Probablement un des meilleurs biopics au monde et il vient du plus isolé (autrefois) des réalisateurs américains. Alors qu'on l'envoya chier pour un troisième Batman, Tim Burton était parti de la Warner en espérant rendre Ed Wood comme la plus iconique des figures du cinéma. Officiellement le plus mauvais réalisateur de tous les temps, officieusement pas si mauvais, Ed Wood est une figure passionnée comme seul Burton pouvait redonner vie. Comme lui, ses débuts furent laborieux, comme lui il fut isolé et même à cette époque on le prenait comme bizarre alors que maintenant sa forme de bizarre est devenue une mode, comme lui il est devenu culte assez rapidement et surtout comme lui il a fait tourner ses idoles. Si ici, ce n'est pas trop le cas, on pense bien évidemment à Christopher Lee par la suite. Mais surtout le film est bourré d'anecdotes succulantes pour tout cinéphile qui se respecte et donne encore plus envie de voir les films de ce bon vieux Ed. Personnellement j'ai vu Plan 9 from outer space j'ai bien rigolé devant! 

  • The Mask de Chuck Russell. Sortie française: 26 octobre 1994.

The Mask : Photo Cameron Diaz, Chuck Russell, Jim Carrey

"Je suis tombé pour elle, tadadi tudututu... -Bon Jim quand tu auras fini de chanter du Obispo, tu peux me repasser ma femme merci."
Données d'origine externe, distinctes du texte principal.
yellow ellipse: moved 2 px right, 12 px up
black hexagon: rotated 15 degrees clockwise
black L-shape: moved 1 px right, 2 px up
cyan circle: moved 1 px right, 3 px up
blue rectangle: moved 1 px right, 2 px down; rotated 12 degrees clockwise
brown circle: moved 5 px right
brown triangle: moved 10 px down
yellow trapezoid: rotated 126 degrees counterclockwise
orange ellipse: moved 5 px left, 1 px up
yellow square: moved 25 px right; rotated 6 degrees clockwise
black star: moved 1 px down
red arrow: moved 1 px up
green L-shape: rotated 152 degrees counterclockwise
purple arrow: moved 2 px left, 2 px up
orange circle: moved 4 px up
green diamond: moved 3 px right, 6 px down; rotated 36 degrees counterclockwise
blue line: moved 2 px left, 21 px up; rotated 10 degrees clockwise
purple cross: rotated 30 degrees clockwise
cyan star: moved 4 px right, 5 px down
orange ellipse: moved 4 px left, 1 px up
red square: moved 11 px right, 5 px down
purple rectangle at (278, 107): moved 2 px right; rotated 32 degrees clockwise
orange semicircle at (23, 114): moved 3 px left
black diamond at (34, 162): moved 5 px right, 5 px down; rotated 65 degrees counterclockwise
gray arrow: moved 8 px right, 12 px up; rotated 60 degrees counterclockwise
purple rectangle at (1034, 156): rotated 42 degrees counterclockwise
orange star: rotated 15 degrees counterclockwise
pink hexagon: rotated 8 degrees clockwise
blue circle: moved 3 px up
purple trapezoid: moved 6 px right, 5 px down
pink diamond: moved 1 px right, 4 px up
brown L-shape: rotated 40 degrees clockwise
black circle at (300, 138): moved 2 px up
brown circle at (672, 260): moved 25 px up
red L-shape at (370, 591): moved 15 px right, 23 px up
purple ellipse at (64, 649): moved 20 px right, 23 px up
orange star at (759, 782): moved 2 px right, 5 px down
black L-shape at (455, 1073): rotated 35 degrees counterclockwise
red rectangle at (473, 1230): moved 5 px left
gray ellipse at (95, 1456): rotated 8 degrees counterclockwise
Première incursion de Jim Carrey dans cette cuvée et pas la dernière. The Mask en a pris dans la gueule, moi aussi. Certains plans sont ridicules à l'image de la vision plantureuse de Cameron Diaz dans la banque en ralenti qui aujourd'hui serait taxé de scène pseudo-érotique pour beaufs! Les acteurs et même Cameron Diaz sont en général assez mauvais, mais Jim sauve le film à lui tout seul. C'est lui l'attraction du film, celui qui se croit dans un cartoon de Tex Avery. C'est grâce à lui que les effets-spéciaux cassent la baraque, vu que lui-même en est un en soi en bon électron libre. Et puis indéniablement le nombre de répliques cultes de ce film abondent au point que je les connais pour la plupart par coeur. "Ciao ragazza! Me revoilà! Je suis venu te dire que tu me plais et je  vais te chanter un chanson oh solémio catarina catarina chichi haha!"; "Dans deux secondes, j'te fais couiner le nez et je te mets ton calbar sur la tête!", "Je n'ai qu'une chose à dire: piquantes ces petites merguez!"; "Je suis Sancho le cubain, la coqueluche de tous les voisins et tu chanteras le chic chiky boom chic chiky boom!", "Et bonjour la classe! Maintenant on va s'éclater! Pourquoi? Parce que j'ai une jeunesse de retard!", "Passez moi la rubrique des chiens écrasés haha!", "Bouge de là connard! -Je crois que ce marrtien veut communiquer. Aruuuuuuuuuuuuumbaaaaa!"; "Réserve ta soirée cocotte au chant du coq, tu passe à la casserole!"; "ça roupille je vais vous secouer tout ça!", "Alors on a failli se louper? L'orange c'est la santé!"... Voilà un florilège de ce qui me fait aimer The Mask.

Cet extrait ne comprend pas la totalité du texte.